O Presidente dos EUA, Donald Trump, condenou esta segunda-feira o “racismo” e a “supremacia branca” a propósito do tiroteio de El Paso, depois de ao longo do fim-de-semana ter sido acusado de ele próprio incentivar com a sua retórica anti-imigração os ataques como aquele que matou 22 pessoas, a maioria de ascendência mexicana, no passado sábado.
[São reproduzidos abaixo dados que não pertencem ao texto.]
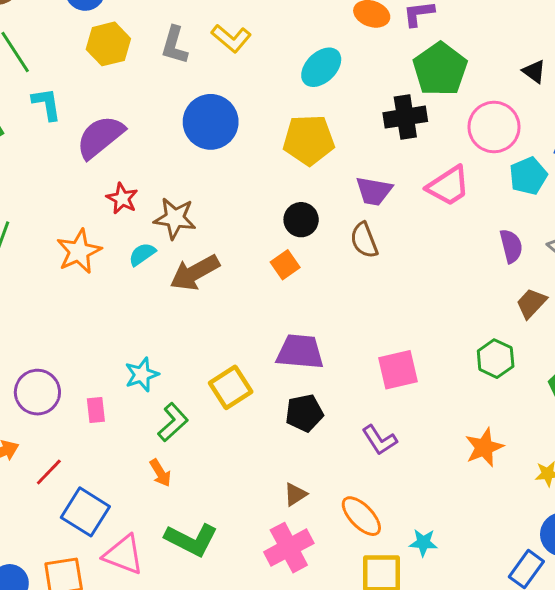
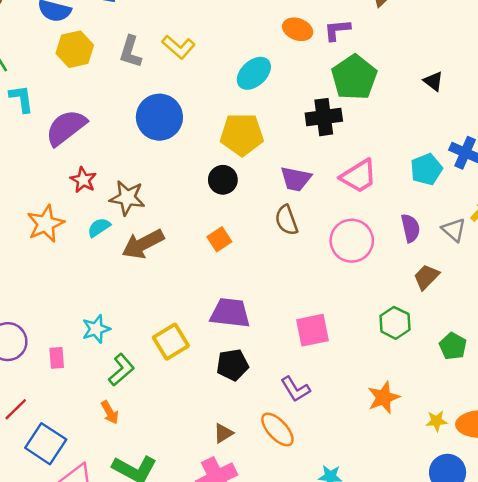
pink circle: (494, 127) -> (352, 241), moved
black circle: (301, 220) -> (223, 180), moved
orange ellipse: (361, 516) -> (277, 429), moved

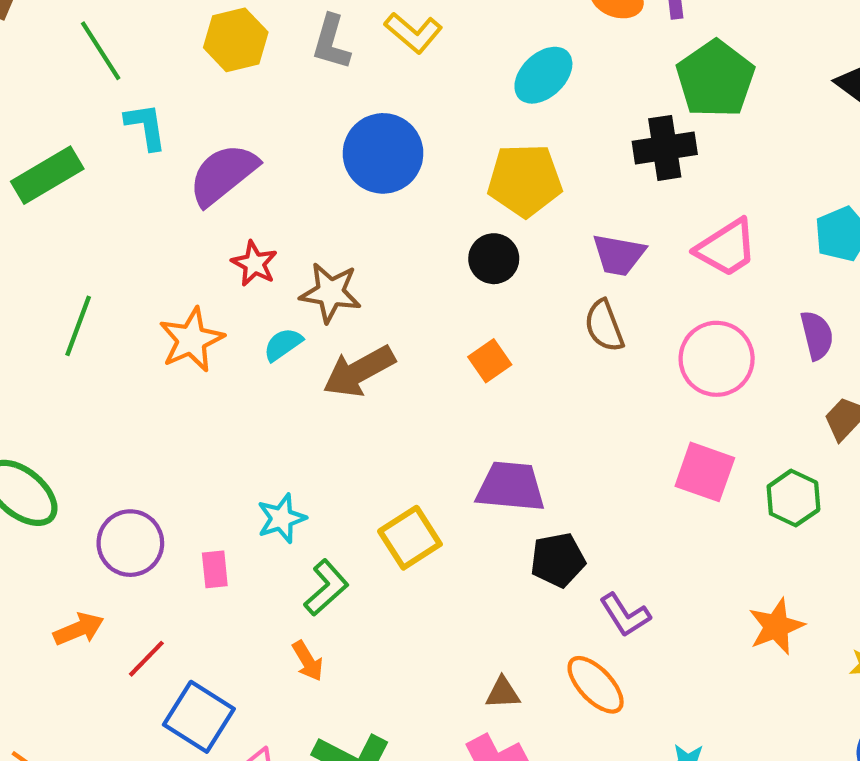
pink square: (312, 330) -> (705, 472), moved, turned 32
black pentagon: (232, 365) -> (558, 560), moved
brown triangle: (223, 433) -> (503, 693), turned 30

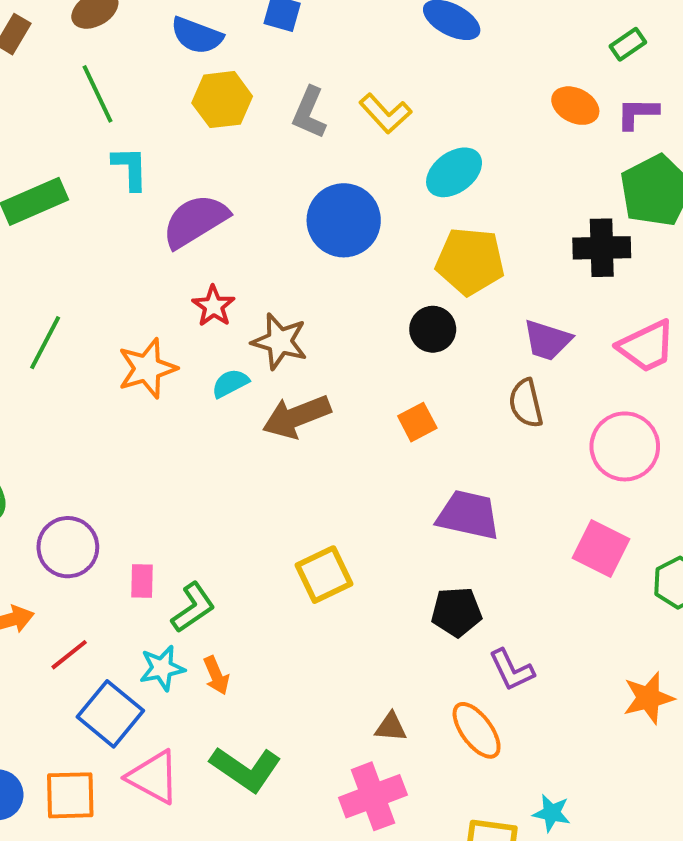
cyan ellipse: (543, 75) -> (454, 172), moved
purple trapezoid: (511, 487) -> (468, 515), moved
cyan star: (281, 518) -> (162, 668), moved
green L-shape: (326, 588) -> (193, 608), moved

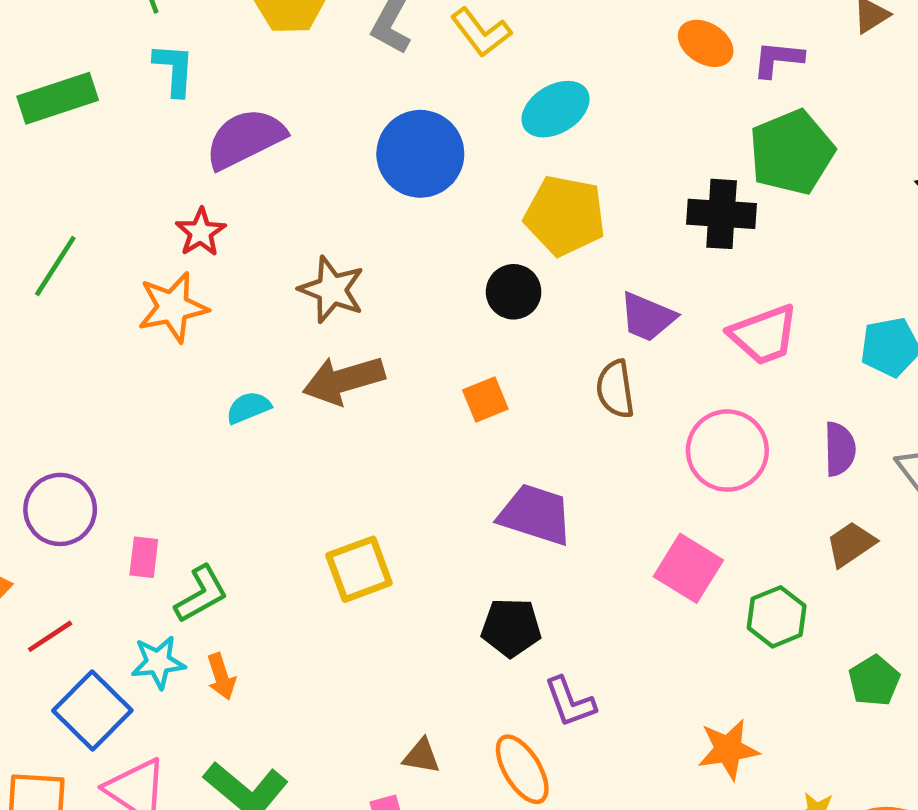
red star: (213, 306) -> (201, 232), moved
cyan semicircle: (230, 383) -> (248, 408), moved

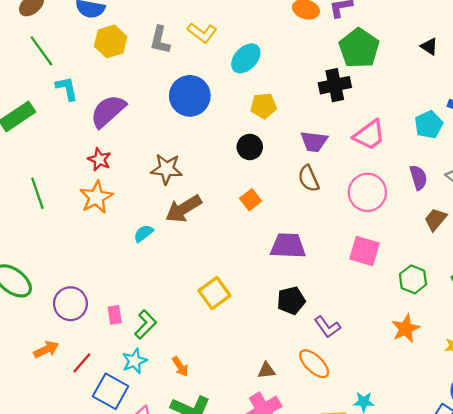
yellow pentagon: (565, 216) -> (264, 106), size x0.7
green line: (55, 266) -> (37, 193), turned -36
green hexagon: (777, 617) -> (413, 279), moved
orange arrow: (221, 677) -> (180, 366), moved

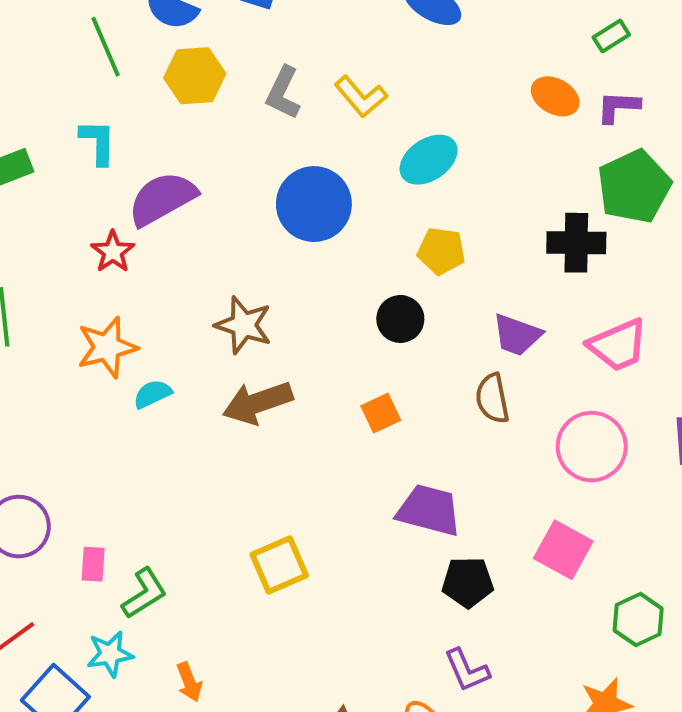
green line: (41, 51) -> (106, 47), moved
red star: (99, 159) -> (113, 252), moved
cyan semicircle: (143, 233) -> (152, 394), moved
black pentagon: (291, 300) -> (468, 582), moved

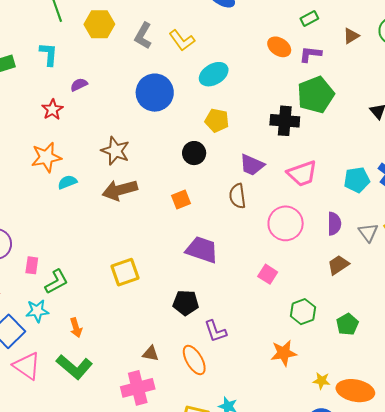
purple semicircle: (162, 199) -> (79, 85), size x0.5
pink square: (563, 550) -> (268, 274), size x0.7
black pentagon: (468, 582) -> (186, 303), moved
“O atirador em El Paso, consumido por um ódio racista, publicou um manifesto online. A uma só voz, a nossa nação tem de condenar o racismo, o fanatismo e a supremacia branca. Estas ideologias sinistras têm de ser derrotadas. Não há lugar na América para o ódio, que distorce a mente, devasta o coração e devora alma”, disse Donald Trump, num discurso com recurso a teleponto, sem as suas habituais fugas ao guião.

Donald Trump classificou os tiroteios deste fim-de-semana como “um ataque contra a nossa nação e um crime contra toda a humanidade”.

Este fim-de-semana, além do tiroteio num supermercado Walmart em El Paso, houve também outro tiroteio, em Dayton, no Ohio, onde morreram nove pessoas. A propósito dos dois incidentes, Donald Trump propôs cinco medidas, apelando aos congressistas e senadores do Partido Republicano e Partido Democrata para se unirem.

A primeira medida anunciada por Donald Trump é a uma parceria entre o Departamento de Justiça, tal como as agências federais e estatais de segurança, com as empresas de redes sociais para “desenvolver ferramentas que possam detetar atiradores em massa antes de eles atacarem”.

A segunda medida visa o fim da “glorificação da violência”, passando pela indústria dos videojogos violentos, que Donald Trump disse serem hoje “comuns” e de fácil acesso para “uma juventude problemática”.

A terceira  medida passa por “reformar as leis de saúde mental”, de forma a que sejam mais fácil “identificar indivíduos com perturbações mentais que possam cometer atos de violência”. Donald Trump referiu a necessidade de encontrar leis que providenciem tratamento mas que também possam incluir a detenção destas pessoas “quando necessário”. Nesta parte do discurso, Donald Trump disse uma das frases-chave do seu discurso que o mantém mais perto dos republicanos no que diz respeito às armas nos EUA, apontando o dedo à saúde mental e não às legislações para as armas: “São as doenças mentais e o ódio que puxam o gatilho, não a arma”.

A quarta medida anunciada por Donald Trump, porém, diz respeito a um maior controlo para as armas. O Presidente dos EUA pediu ao Congresso legislação que aqueles que “representem  um grave risco para a segurança pública não tenham acesso a armas de fogo e, se tiverem, essas armas devem ser retiradas num devido processo”.

Por fim, Donald Trump pediu ao Departamento de Justiça que propusesse uma lei que visasse a pena de morte para os crimes de ódio e tiroteios em massa.

No seu discurso, Donald Trump enviou ainda condolências ao Presidente do México pela “perda dos seus cidadão no tiroteio de El Paso”. Este domingo, o ministro dos Negócios Estrangeiros do México anunciou que o seu governo tinha pedido à Procuradoria-Geral que colocasse uma queixa junto da justiça norte-americana por terrorismo contra mexicanos.